** Aim of the exercise **
Please give the records below again in full, exactly, with the images left out.

** Information shown **
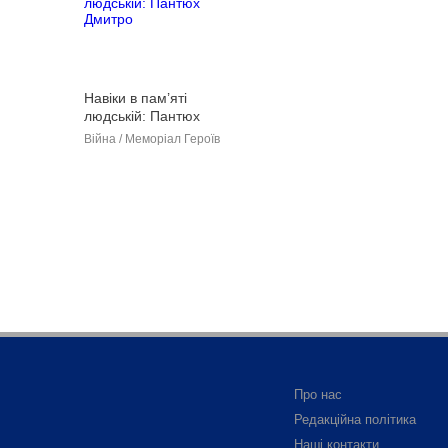
Навіки в пам’яті
людській: Пантюх
Дмитро
Війна / Меморіал Героїв
Про нас
Редакційна політика
Наші контакти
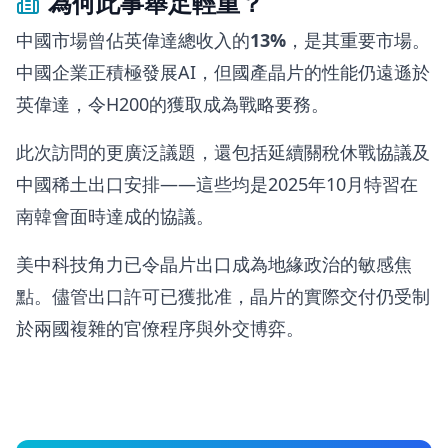
為何此事舉足輕重？
中國市場曾佔英偉達總收入的
13%
，是其重要市場。
中國企業正積極發展AI，但國產晶片的性能仍遠遜於
英偉達，令H200的獲取成為戰略要務。
此次訪問的更廣泛議題，還包括延續關稅休戰協議及
中國稀土出口安排——這些均是2025年10月特習在
南韓會面時達成的協議。
美中科技角力已令晶片出口成為地緣政治的敏感焦
點。儘管出口許可已獲批准，晶片的實際交付仍受制
於兩國複雜的官僚程序與外交博弈。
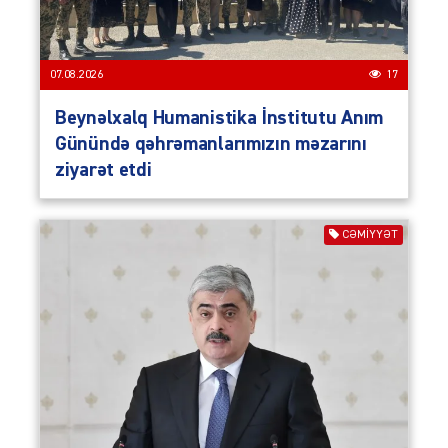
07.08.2026
17
Beynəlxalq Humanistika İnstitutu Anım
Günündə qəhrəmanlarımızın məzarını
ziyarət etdi
CƏMIYYƏT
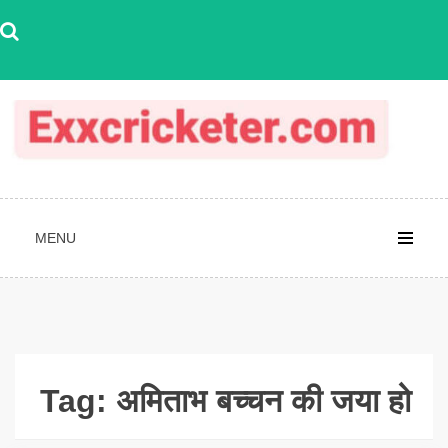
Skip
to
content
MENU
Tag:
अमिताभ बच्चन की जया हो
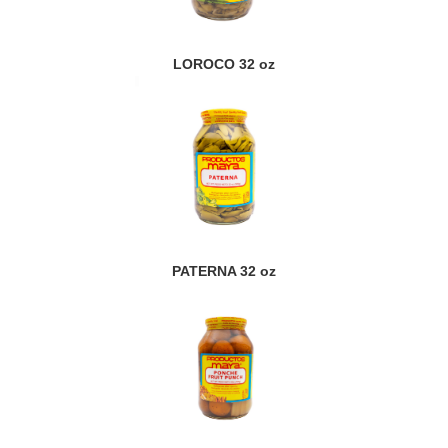
LOROCO 32 oz
PATERNA 32 oz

** Finished exercise **
Навіки в пам’яті
людській: Пантюх
Дмитро
Війна / Меморіал Героїв
Про нас
Редакційна політика
Наші контакти
為何此事舉足輕重？
中國市場曾佔英偉達總收入的
13%
，是其重要市場。
中國企業正積極發展AI，但國產晶片的性能仍遠遜於
英偉達，令H200的獲取成為戰略要務。
此次訪問的更廣泛議題，還包括延續關稅休戰協議及
中國稀土出口安排——這些均是2025年10月特習在
南韓會面時達成的協議。
美中科技角力已令晶片出口成為地緣政治的敏感焦
點。儘管出口許可已獲批准，晶片的實際交付仍受制
於兩國複雜的官僚程序與外交博弈。
07.08.2026
17
Beynəlxalq Humanistika İnstitutu Anım
Günündə qəhrəmanlarımızın məzarını
ziyarət etdi
CƏMIYYƏT
Skip
to
content
MENU
Tag:
अमिताभ बच्चन की जया हो
LOROCO 32 oz
PATERNA 32 oz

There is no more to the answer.